Brahmantya menjelaskan, dalam Undang-Undang No.27/2007 jo UU No.1/2014 tentang Pengelolaan Wilayah Pesisir dan Pulau-pulau Kecil, disebutkan bahwa pemerintah daerah wajib menyusun RZWP3K sesuai dengan kewenangan masing-masing. Selain itu, dalam UU No.23/2014 tentang Pemerintahan Daerah, pada pasal 14 disebutkan bahwa penyelenggaraan urusan pemerintahan bidang kehutanan, kelautan, serta energi dan sumber daya mineral dibagi antara Pemerintah Pusat dan Provinsi.

“Dengan adanya pembagian kerja, maka kewenangan pengelolaan perairan untuk 0 sampai 12 mil dari bibir pantai, itu juga akan terkena dampaknya. Untuk bentang tersebut, pengelolaan dilaksanakan oleh pemerintah provinsi,” ucapnya.

Dengan adanya UU di atas, menurut, provinsi seluruh Indonesia wajib untuk menyusun RZWP3K dan menetapkannya menjadi perda. Perda tersebut, menjadi instrumen yang sangat penting, karena menjadi dasar izin lokasi dan izin pengelolaan untuk investasi kegiatan pembangunan di kawasan pesisir dan pulau-pulau kecil.

menarik dibaca : Masyarakat Pesisir Semakin Tersisih karena Tata Ruang Laut Nasional?

 

Sebuah kapal nelayan melintas di perairan Teluk Jakarta, Muara Angke, Jakarta Utara. Teluk Jakarta mengalami tekanan lingkungan yang tinggi, salah satunya karena proyek reklamasi. Foto : Anton Wisuda/Mongabay Indonesia

 

Menurut Brahmantya, tanpa adanya instrumen arah ataupun pengaturan pemanfaatan sumber daya yang jelas di wilayah pesisir dan pulau-pulau kecil, maka konflik pemanfaatan sumber daya akan terus terjadi dan harus dihadapi oleh masyarakat yang tinggal di sekitarnya. Tak hanya itu, dampak negatif yang lebih luas juga mengancam kawasan pesisir dan pulau-pulau kecil jika tidak dilakukan pengaturan dan pengelolaan wilayahnya.

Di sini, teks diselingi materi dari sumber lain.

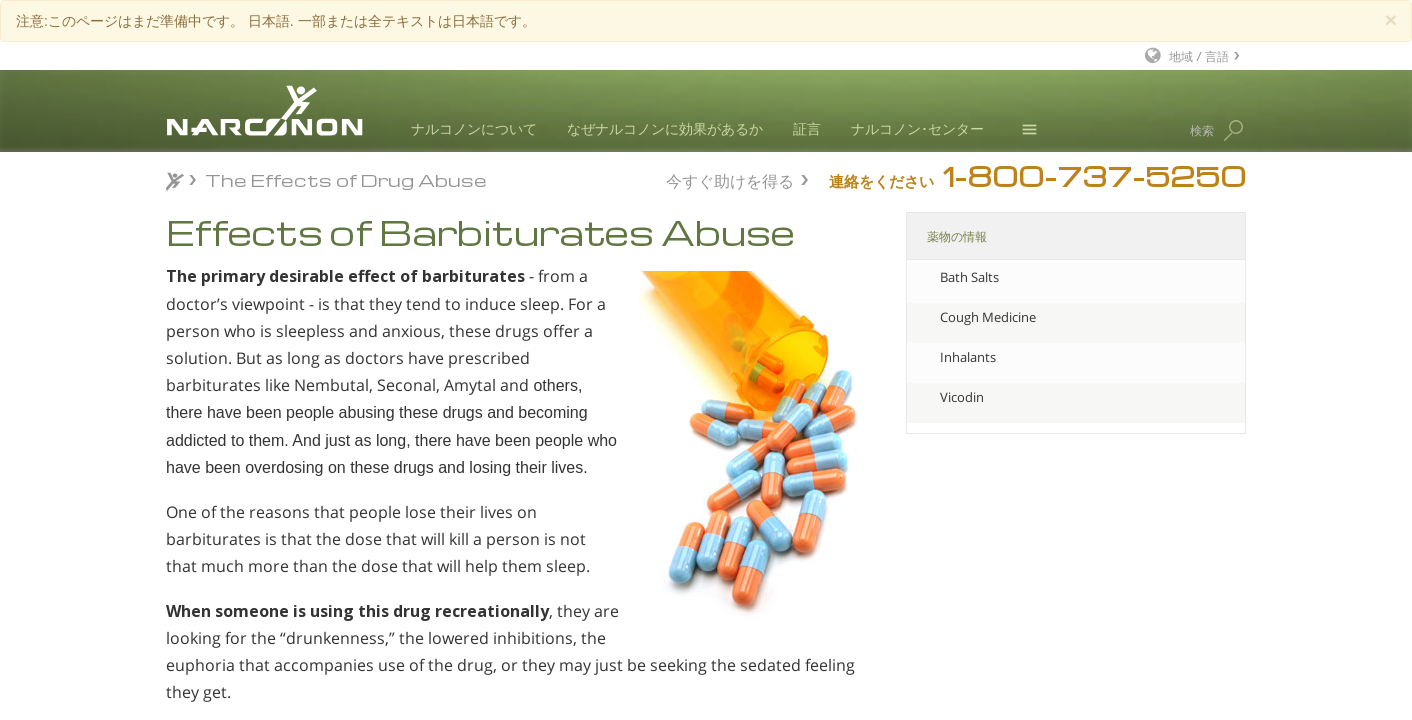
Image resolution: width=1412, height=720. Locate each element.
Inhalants (968, 357)
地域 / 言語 (1199, 55)
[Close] (1391, 19)
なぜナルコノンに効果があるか (665, 128)
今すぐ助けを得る (730, 178)
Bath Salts (969, 277)
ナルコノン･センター (917, 128)
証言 (807, 128)
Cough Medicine (988, 317)
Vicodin (962, 397)
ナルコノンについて (474, 128)
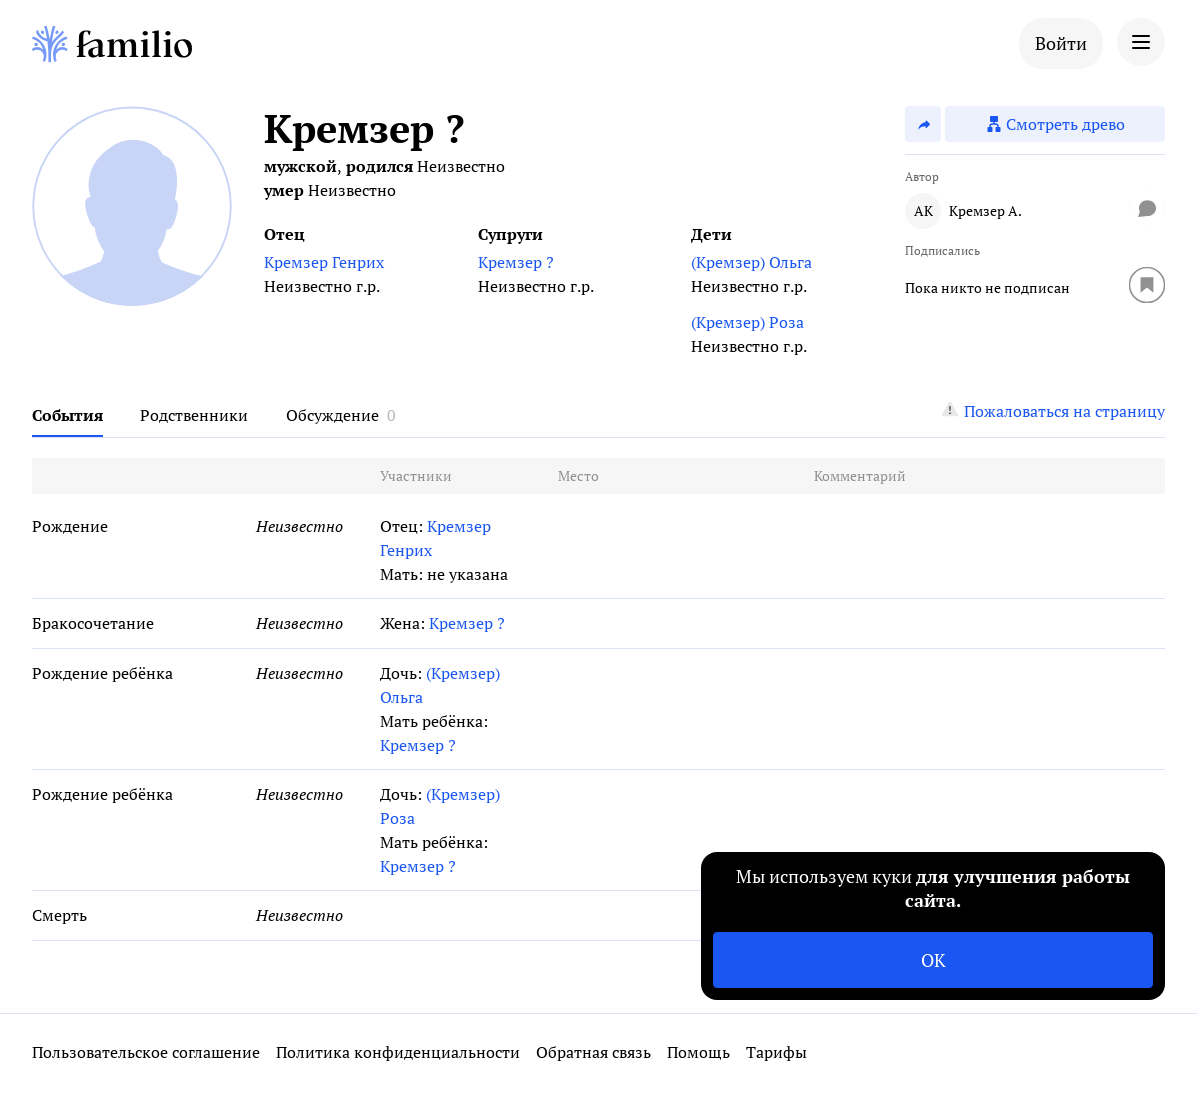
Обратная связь (593, 1052)
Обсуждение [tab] (332, 415)
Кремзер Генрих (324, 262)
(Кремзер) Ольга (751, 262)
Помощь (698, 1052)
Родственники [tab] (194, 415)
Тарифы (776, 1052)
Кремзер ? (516, 262)
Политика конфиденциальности (398, 1052)
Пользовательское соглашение (146, 1052)
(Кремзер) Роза (747, 322)
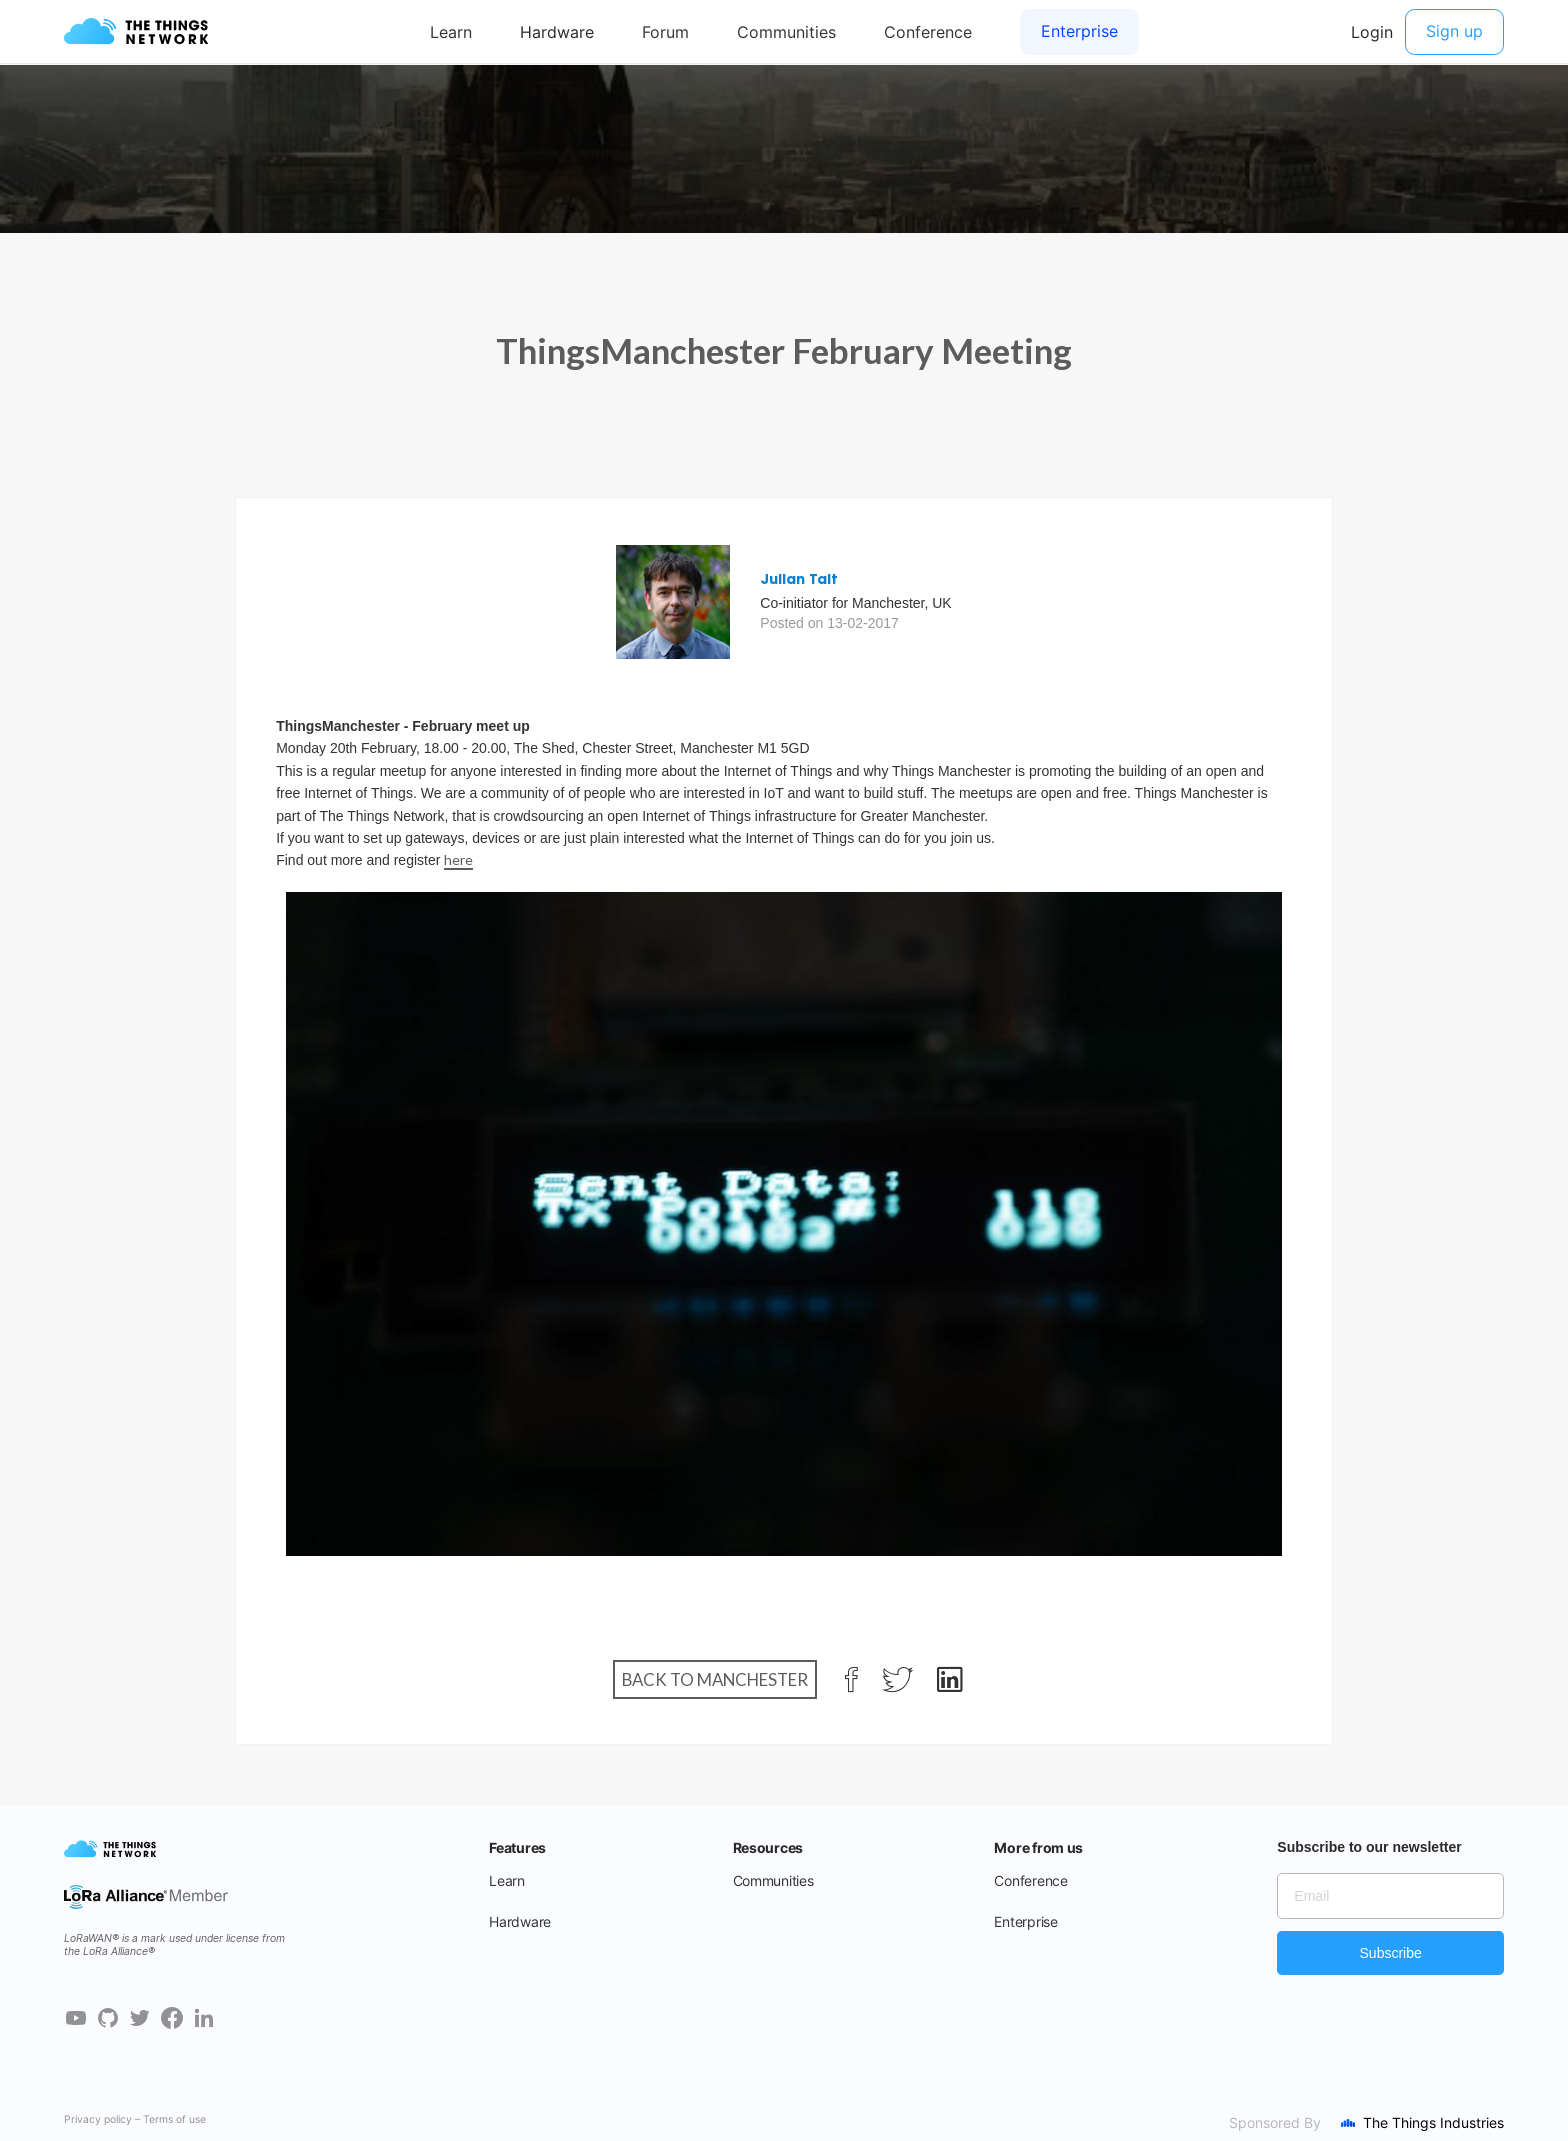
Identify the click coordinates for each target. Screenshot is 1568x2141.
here (458, 859)
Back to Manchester (715, 1679)
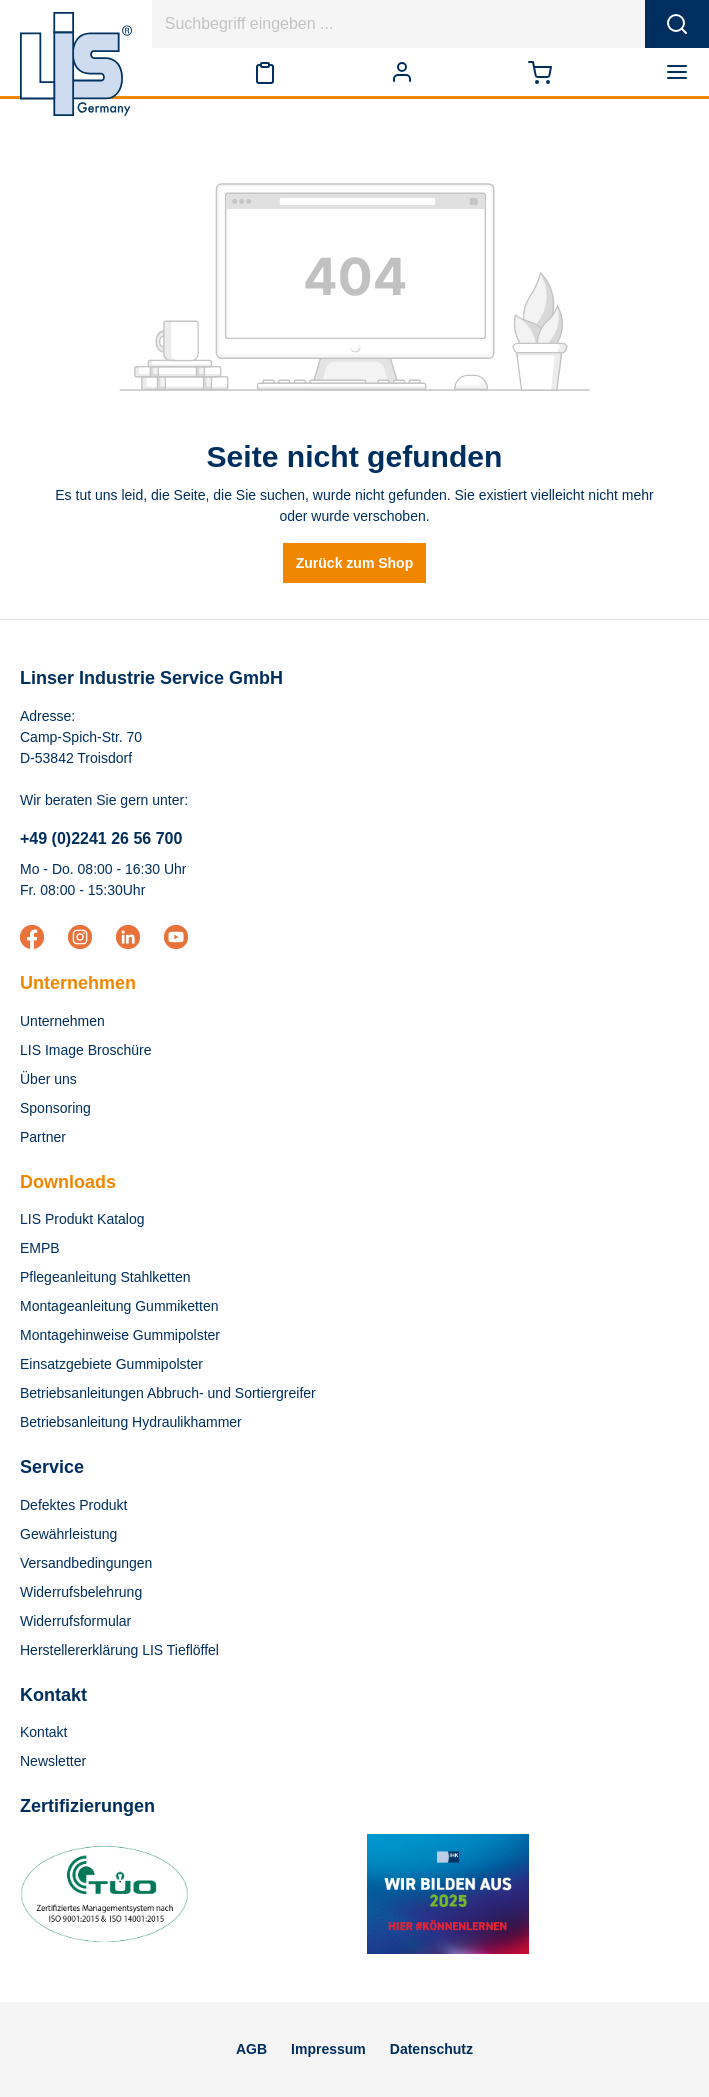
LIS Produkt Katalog (82, 1219)
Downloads (68, 1182)
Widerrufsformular (75, 1621)
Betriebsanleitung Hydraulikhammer (131, 1422)
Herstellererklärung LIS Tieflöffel (119, 1650)
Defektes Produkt (73, 1505)
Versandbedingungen (86, 1563)
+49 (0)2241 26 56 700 (101, 838)
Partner (43, 1137)
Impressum (328, 2049)
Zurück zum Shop (354, 563)
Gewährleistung (68, 1534)
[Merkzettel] (265, 72)
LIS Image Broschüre (86, 1050)
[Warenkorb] (540, 72)
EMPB (40, 1248)
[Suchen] (677, 24)
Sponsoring (55, 1108)
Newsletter (53, 1761)
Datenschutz (431, 2049)
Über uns (48, 1079)
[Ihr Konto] (402, 72)
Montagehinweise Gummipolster (120, 1335)
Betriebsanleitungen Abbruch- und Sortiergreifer (168, 1393)
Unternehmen (78, 983)
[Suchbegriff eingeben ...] (399, 24)
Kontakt (43, 1732)
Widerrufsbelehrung (81, 1592)
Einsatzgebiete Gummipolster (111, 1364)
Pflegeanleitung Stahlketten (105, 1277)
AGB (251, 2049)
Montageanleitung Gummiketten (119, 1306)
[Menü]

“Degradasi kualitas lingkungan, ketidakpastian lokasi investasi, dan konflik antar pemangku kepentingan akan sulit untuk kita atasi,” jelasnya.

Selain amanat UU di atas, Brahmantya menyebutkan, dalam UU No.1/2014 pasal 16 ayat 1 juga dijelaskan bahwa pemanfaatan ruang dari sebagian perairan pesisir dan pulau-pulau kecil secara menetap wajib memiliki izin lokasi. Lalu, pada pasal17 dijelaskan bahwa izin lokasi sebagaimana dimaksud diberikan berdasarkan RZWP3K yang telah ditetapkan.

 

Pemulihan Laut

Selanjutnya,pada UU No.23/2014 tentang Pemerintahan Daerah pasal 14, disebutkan bahwa penyelenggaraan urusan pemerintahan bidang kehutanan, kelautan, serta energi dan sumber daya mineral dibagi antara Pemerintah Pusat dan Daerah Provinsi dengan cakupan 0 sampai 12 mil laut. Ketetapan tersebut berimplikasi pada kewajiban pemerintah provinsi untuk menetapkan Perda RZWP3K.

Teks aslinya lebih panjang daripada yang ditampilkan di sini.